« … Imaginez qu’au cours de la pire année de notre récente récession, le gouvernement des États-Unis ait décidé de réduire son déficit budgétaire fédéral de plus de 800 milliards de dollars – en réduisant les dépenses et en augmentant les impôts pour atteindre cet objectif. Imaginez que, suite à ces mesures, l’économie se soit détériorée et que le chômage ait grimpé à plus de 16 % ; puis le président a promis 400 milliards de dollars supplémentaires de réductions de dépenses et d’augmentations d’impôts cette année. Selon vous, quelle serait la réaction du public ? Cela ressemblerait probablement à ce que nous voyons aujourd’hui en Grèce, avec notamment des manifestations et des émeutes de masse – car c’est ce qu’a fait le gouvernement grec. Les chiffres ci-dessus sont simplement ajustés à la taille relative des deux économies. Bien entendu, le gouvernement américain n’oserait jamais faire ce que le gouvernement grec a fait : rappelons que la bataille budgétaire d’avril, au cours de laquelle les Républicains de la Chambre ont menacé de fermer le gouvernement, a abouti à des réductions de dépenses de seulement 38 milliards de dollars. … »
-Marc Weisbrot
À la mi-juin, Mark Weisbrot nous a demandé, rhétoriquement, quelle serait la réaction du public américain si le gouvernement américain avait mis en œuvre les politiques dures que le gouvernement grec impose à son peuple pour la « Troïka » — FMI, Banque centrale européenne (BCE). , et l'UE — dans un article qu'il a écrit dans The Guardian (http://www.guardian.co.uk/commentisfree/cifamerica/2011/jun/17/greece-bailout-austerity). Depuis lors, beaucoup de choses se sont passées, et ce n’est que la continuation de ces politiques imposées d’en haut et clairement antidémocratiques. Les « Aganaktismeni » (la version grecque du mouvement des « Indignados » d'origine espagnole) continuent d'occuper la place Syntagma et d'autres places à travers la Grèce.

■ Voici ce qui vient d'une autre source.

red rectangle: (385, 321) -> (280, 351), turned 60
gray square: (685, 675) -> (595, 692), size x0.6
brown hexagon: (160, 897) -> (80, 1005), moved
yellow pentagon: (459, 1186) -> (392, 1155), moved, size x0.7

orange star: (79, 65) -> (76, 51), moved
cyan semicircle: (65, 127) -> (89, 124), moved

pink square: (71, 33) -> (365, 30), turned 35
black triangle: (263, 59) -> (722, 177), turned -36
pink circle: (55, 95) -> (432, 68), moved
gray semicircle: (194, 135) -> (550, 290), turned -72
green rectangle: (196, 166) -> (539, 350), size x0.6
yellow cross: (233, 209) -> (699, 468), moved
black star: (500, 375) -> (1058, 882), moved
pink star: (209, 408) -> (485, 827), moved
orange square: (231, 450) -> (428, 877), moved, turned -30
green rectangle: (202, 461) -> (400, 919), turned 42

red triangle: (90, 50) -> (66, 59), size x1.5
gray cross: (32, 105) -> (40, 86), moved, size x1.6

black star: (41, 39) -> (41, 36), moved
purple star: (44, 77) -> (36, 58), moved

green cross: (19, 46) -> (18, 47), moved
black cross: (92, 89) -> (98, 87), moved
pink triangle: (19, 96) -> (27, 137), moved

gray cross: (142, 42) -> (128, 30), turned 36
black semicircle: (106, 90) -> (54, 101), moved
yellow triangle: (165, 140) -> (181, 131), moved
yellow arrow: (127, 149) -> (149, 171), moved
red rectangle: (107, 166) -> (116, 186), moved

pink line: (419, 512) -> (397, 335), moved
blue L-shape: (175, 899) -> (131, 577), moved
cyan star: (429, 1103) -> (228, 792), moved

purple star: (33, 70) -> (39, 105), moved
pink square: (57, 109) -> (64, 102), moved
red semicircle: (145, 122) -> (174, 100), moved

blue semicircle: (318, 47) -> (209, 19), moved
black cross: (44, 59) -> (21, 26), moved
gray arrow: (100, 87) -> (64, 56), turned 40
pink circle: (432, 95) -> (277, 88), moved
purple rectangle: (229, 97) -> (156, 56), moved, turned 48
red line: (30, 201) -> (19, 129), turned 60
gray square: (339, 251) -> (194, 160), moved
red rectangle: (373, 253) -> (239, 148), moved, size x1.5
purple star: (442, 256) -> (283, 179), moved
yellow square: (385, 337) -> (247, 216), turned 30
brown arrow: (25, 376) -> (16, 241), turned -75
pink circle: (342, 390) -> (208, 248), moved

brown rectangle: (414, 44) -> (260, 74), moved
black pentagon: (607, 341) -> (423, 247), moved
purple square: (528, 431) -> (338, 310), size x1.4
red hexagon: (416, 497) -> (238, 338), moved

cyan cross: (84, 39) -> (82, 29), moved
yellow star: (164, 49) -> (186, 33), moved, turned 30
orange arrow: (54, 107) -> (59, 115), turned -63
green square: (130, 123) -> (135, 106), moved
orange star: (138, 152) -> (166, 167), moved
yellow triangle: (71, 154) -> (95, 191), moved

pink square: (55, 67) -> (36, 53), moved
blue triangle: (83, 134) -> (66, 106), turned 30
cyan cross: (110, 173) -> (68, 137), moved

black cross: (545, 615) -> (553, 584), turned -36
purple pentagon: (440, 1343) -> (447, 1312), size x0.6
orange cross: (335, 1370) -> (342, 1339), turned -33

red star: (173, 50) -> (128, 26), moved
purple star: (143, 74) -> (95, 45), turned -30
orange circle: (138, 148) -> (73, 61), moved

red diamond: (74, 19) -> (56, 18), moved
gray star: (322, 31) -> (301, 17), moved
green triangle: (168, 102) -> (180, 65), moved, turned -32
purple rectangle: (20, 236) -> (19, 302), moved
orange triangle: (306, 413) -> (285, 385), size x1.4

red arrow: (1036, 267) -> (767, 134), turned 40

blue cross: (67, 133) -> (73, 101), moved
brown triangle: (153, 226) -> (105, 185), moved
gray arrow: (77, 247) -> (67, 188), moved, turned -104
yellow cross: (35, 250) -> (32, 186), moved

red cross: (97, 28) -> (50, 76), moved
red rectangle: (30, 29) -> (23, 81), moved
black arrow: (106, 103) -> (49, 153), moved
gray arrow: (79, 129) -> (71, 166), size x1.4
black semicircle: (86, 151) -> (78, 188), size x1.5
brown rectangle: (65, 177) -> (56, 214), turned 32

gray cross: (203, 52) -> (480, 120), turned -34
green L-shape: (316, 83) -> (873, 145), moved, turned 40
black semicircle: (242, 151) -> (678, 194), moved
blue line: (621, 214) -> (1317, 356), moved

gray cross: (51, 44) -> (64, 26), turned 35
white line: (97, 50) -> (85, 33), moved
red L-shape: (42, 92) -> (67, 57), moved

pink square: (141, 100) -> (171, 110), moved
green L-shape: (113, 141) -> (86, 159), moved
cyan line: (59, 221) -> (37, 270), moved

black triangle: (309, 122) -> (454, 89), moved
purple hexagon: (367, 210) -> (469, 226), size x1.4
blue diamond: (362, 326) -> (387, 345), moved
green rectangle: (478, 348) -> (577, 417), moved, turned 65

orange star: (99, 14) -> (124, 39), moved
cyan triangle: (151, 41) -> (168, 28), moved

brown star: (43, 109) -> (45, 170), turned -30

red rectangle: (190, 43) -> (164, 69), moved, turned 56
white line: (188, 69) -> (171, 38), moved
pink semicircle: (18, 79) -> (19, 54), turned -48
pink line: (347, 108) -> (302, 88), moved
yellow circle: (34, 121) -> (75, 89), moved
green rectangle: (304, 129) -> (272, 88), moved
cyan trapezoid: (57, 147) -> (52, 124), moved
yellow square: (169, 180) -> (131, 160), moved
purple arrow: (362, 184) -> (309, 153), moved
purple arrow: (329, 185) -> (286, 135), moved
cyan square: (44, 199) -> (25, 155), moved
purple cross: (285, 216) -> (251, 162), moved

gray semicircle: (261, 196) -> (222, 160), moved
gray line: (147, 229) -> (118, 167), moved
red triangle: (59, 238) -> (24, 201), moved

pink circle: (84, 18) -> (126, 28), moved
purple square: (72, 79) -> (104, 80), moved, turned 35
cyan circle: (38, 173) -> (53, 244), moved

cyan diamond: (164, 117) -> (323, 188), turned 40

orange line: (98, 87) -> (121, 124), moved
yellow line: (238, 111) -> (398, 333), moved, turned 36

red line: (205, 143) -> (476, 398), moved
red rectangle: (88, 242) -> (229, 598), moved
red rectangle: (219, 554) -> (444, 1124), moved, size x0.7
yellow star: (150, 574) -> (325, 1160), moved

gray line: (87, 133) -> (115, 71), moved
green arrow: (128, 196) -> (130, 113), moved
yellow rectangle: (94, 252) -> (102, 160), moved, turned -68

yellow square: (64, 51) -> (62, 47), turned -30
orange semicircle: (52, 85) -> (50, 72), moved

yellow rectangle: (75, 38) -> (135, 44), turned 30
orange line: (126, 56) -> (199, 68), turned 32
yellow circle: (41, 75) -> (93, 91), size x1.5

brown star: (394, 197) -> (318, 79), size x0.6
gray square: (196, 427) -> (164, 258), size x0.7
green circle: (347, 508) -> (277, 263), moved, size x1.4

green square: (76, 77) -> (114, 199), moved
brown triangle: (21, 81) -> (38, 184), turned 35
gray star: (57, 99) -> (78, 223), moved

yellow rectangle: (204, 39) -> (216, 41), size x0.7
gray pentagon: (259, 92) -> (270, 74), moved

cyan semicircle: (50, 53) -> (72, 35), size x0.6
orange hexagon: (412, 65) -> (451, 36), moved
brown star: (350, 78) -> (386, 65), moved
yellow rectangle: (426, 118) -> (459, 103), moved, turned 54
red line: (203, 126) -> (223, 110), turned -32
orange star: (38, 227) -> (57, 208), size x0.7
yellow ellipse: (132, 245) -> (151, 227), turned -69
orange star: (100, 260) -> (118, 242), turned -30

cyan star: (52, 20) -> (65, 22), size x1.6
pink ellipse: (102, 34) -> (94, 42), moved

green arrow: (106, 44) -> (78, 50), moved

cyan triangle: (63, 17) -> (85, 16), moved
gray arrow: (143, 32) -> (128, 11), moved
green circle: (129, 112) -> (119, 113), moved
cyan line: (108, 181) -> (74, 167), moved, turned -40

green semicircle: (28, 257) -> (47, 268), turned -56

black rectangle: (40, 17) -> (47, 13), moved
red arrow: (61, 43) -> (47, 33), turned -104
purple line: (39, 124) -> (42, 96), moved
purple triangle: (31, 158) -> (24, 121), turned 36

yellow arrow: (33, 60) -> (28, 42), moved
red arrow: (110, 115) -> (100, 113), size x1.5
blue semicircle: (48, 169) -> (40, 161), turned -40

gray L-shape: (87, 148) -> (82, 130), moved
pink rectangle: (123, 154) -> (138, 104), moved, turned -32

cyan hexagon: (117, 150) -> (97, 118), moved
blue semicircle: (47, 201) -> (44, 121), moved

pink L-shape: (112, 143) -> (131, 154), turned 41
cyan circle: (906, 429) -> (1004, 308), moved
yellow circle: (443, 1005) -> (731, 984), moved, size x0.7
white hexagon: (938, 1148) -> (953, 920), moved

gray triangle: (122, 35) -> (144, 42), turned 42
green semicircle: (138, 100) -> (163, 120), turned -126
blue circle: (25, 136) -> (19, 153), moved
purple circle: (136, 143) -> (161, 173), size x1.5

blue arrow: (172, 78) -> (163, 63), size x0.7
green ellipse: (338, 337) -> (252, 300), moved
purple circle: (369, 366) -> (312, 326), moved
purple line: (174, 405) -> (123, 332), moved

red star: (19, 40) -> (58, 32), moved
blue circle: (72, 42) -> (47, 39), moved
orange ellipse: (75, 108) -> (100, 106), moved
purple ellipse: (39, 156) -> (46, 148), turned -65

L’élite bipartite du système politique grec (PASOK et Nouvelle Démocratie) continue de se ranger du côté de l’élite européenne et de Wall Street, tandis que des forces politiques courageuses et dangereuses continuent de fomenter le changement et de promouvoir leurs propres discours sur la crise.
Eh bien, quant à la question de Weisbrot sur la façon dont les Américains – en particulier les jeunes Américains – réagiraient à une telle situation, marquée par des réductions massives des dépenses ET des augmentations massives d’impôts, j’ai quelques idées empiriques à partager sur le terrain. Mes deux douzaines d'étudiants de l'Université de Pittsburgh ont terminé leur programme d'études à l'étranger de quatre semaines, en suivant deux cours intensifs : Idéologie et changement social — axés sur la crise mondiale actuelle et la façon dont elle affecte la Grèce ; et Analyse de la communauté et du tourisme – où nous avons pu observer l'impact de la crise sur les gens, tant les Grecs que les invités, sur le terrain. Dans leur travail, leurs discussions et leurs évaluations finales, mes étudiantes américaines entièrement féminines – allant des nouvelles étudiantes de deuxième année aux seniors fraîchement diplômés – avaient beaucoup à dire.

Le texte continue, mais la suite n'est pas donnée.